1. What sets FRC apart from other programs?
In a perfect world, conflicts or disagreements between patients would conveniently present themselves during therapeutic sessions, then clinicians would provide guidance and everyone would return home satisfied. Unfortunately, real problems tend to present themselves in the real world. This is why FRC offers 24/7–assistance to both adolescents and parents. Anytime, day or night, therapeutic support is only a phone call away. A member of our team is always available to offer immediate help in the moment to either work through a crisis situation or provide skills coaching and facilitate communication. FRC is the only program to offer this service. It is provided because we know our therapeutic approach works and we want our families to succeed.
Many programs indicate that they utilize dialectical behavior therapy (DBT) in treatment; this could be as minimal as one group a week. At Family Recovery Centers, DBT is the foundation of our program. Our staff is directly and intensively trained by Marsha Linehan’s Institute. Moreover, we work with a consultant from the institute on an ongoing basis to continually update and improve our program.
Perhaps the greatest and most beneficial component of our care is parental involvement in the program.
2. Why do parents participate in treatment?

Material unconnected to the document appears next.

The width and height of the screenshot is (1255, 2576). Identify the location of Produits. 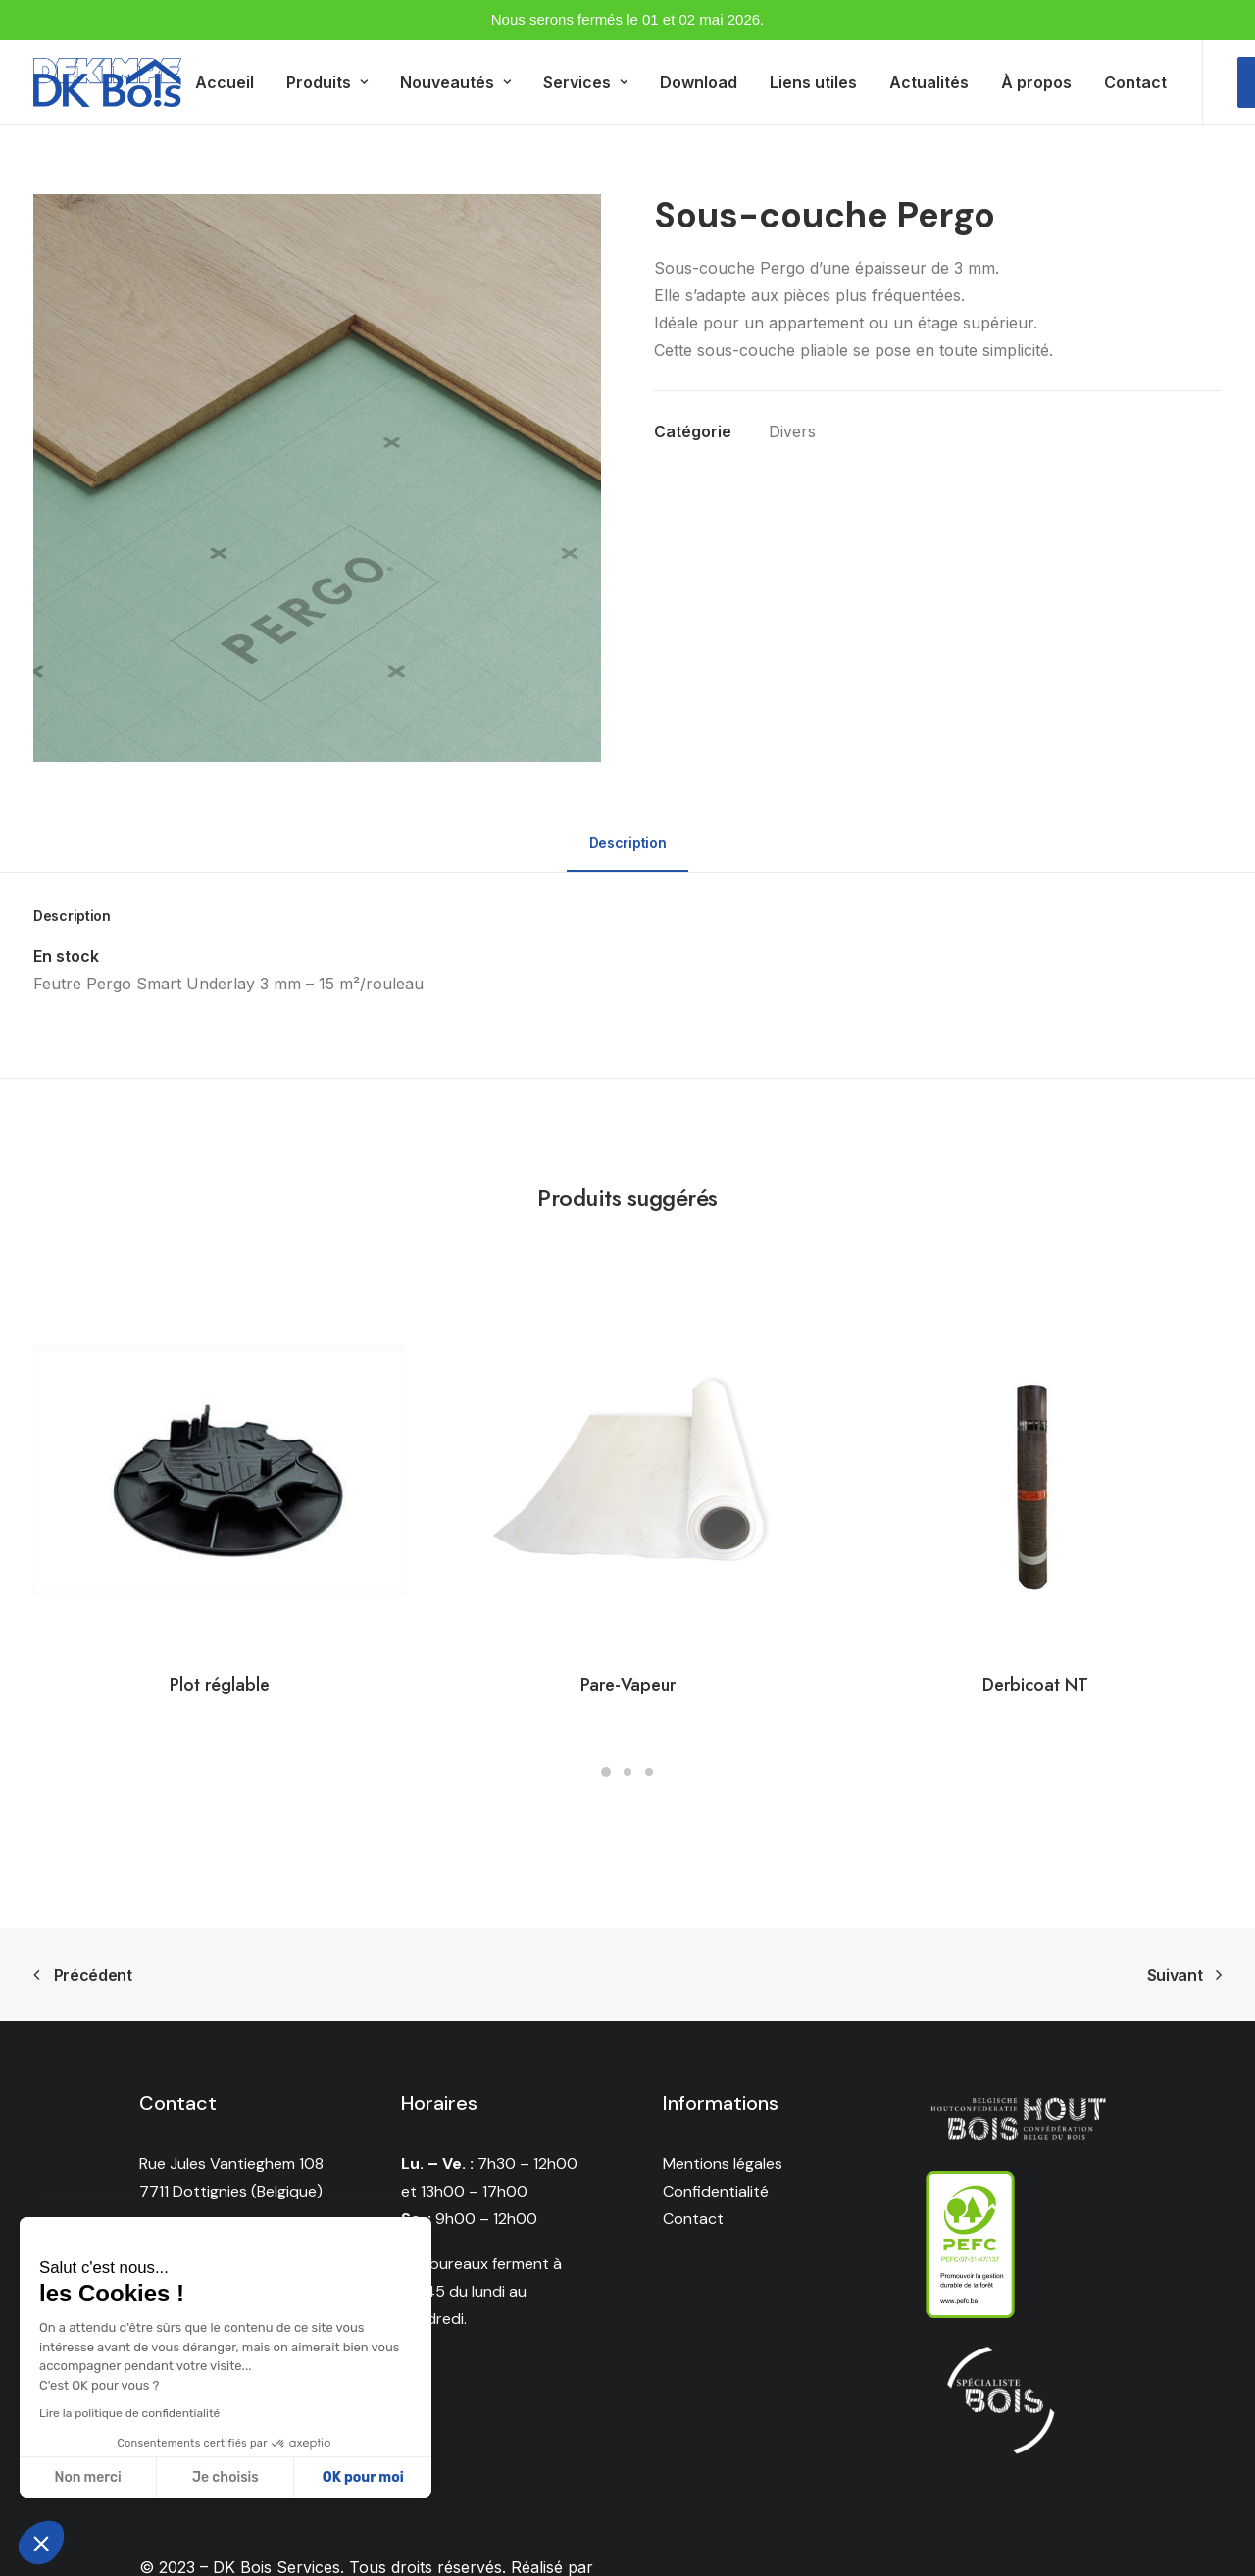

Imagine an adolescent spends weeks learning a foreign language, but when he or she returns home with this new skill, there is no one to talk to. When an adolescent admits to FRC, we introduce a host of new skills and tools designed to make life more manageable and meaningful. In order to utilize these strategies in everyday life, parents must also understand this new “language”. Teaching one family member without the rest is inadequate care. 100% of patients who have successfully completed our program have had at least one parent or guardian, often two, actively involved in treatment. This comes in the form of attending family and group sessions two nights a week. In fact, Dialectical Behavior Therapy (DBT) was created to be utilized in just this type of group setting; one where healthy life skills are learned, understood and practiced by parents and children alike. The beauty of these skills is that they are concrete and easily incorporated into everyday life. Additionally, if parents demonstrate a commitment to treatment as well as display a willingness to model the fundamental tenants of DBT, acceptance and change, the adolescent is more likely to do so as well.
3. Why does FRC require a longer commitment to treatment than other programs?
Acquiring any new skill takes time; treatment is no different. At FRC, our first step is to understand the “why” behind the adolescent’s maladaptive behaviors. Secondly, we help the adolescent identify, feel and articulate underlying emotions. We then work with them to replace old ways of thinking and reacting with healthy life-affirming strategies. Each of these critical steps takes time. As an example, if a child typically responds to a stressor with avoidance or isolation then the first question is, “why is this occurring?” This helps in the identification and acceptance of the underlying emotions. This is followed by “what skills can we provide this young person with to be more effective in managing their stress?” By extending the length of stay further than traditional intensive outpatient programs, patients not only learn these new, effective skills, they also have the on-going support to fully integrate these skills into their day to day lives. This immersion into daily life is a significant step towards overcoming obstacles that cause distress and achievement of lasting recovery.
4. Why does FRC use Dialectical Behavior Therapy (DBT)?
In the century past, Sigmund Freud had a corner on the therapy market. Today, many therapeutic modalities exist throughout the treatment field. DBT is predicated on four fundamental components: mindfulness, distress tolerance, emotion regulation and interpersonal communication. However, a fifth skill (walking the middle path) was added specifically for use in family therapy. This is because adults and adolescents are, by definition, very different people. Walking the middle path promotes understanding between family members. It recognizes that there is no black or white regarding the way people think or feel. Differing opinions does not mean that one person is right and the other wrong; therefore, everyone’s viewpoints, though not shared, must be respected.
Importantly, studies repeatedly indicate that DBT is a superior treatment approach when working with adolescents. It has proven to reduce self-harm, suicidal ideation, and depression in young people. Of even greater importance, these improvements have been found to last for at least one year after treatment has concluded, which suggests that long-term change is likely in the adolescent population.
At Family Recovery Centers, we use DBT for one reason: It Works.